→ DESCRIPTION OF THE TASK:
Below are the records; copy exactly the stretch from the line containing "Pourquoi les chefs cuisinent-ils de saison" through the line containing "Wij maken postcode- en", both ends included, and nothing else.

→ DATA TO PROCESS:
****************************************

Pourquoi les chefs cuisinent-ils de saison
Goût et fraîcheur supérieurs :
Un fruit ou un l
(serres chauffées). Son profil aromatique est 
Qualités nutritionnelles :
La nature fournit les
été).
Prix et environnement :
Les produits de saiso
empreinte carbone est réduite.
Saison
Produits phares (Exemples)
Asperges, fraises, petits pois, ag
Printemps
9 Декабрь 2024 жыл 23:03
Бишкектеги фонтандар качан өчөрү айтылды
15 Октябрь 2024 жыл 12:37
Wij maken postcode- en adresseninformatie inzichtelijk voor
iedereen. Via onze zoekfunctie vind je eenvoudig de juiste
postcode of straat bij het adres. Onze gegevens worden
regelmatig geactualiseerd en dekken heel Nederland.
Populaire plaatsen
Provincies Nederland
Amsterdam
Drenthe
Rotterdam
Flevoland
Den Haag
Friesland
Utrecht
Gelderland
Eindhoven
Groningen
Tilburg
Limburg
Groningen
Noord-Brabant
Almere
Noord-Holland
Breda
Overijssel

****************************************

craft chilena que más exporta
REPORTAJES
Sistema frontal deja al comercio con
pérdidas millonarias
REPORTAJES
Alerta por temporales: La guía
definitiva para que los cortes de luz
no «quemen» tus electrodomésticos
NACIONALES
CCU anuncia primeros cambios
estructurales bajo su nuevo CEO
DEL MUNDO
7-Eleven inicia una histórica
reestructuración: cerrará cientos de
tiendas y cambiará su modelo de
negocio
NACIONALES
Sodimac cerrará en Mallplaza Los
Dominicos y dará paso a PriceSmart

****************************************

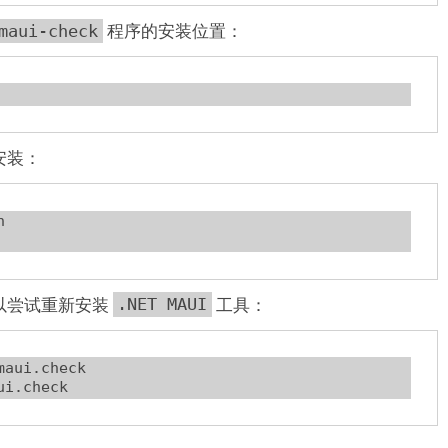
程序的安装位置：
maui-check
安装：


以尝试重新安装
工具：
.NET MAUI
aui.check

****************************************

→ SOLUTION BELOW:
Pourquoi les chefs cuisinent-ils de saison
Goût et fraîcheur supérieurs :
Un fruit ou un l
(serres chauffées). Son profil aromatique est 
Qualités nutritionnelles :
La nature fournit les
été).
Prix et environnement :
Les produits de saiso
empreinte carbone est réduite.
Saison
Produits phares (Exemples)
Asperges, fraises, petits pois, ag
Printemps
9 Декабрь 2024 жыл 23:03
Бишкектеги фонтандар качан өчөрү айтылды
15 Октябрь 2024 жыл 12:37
Wij maken postcode- en adresseninformatie inzichtelijk voor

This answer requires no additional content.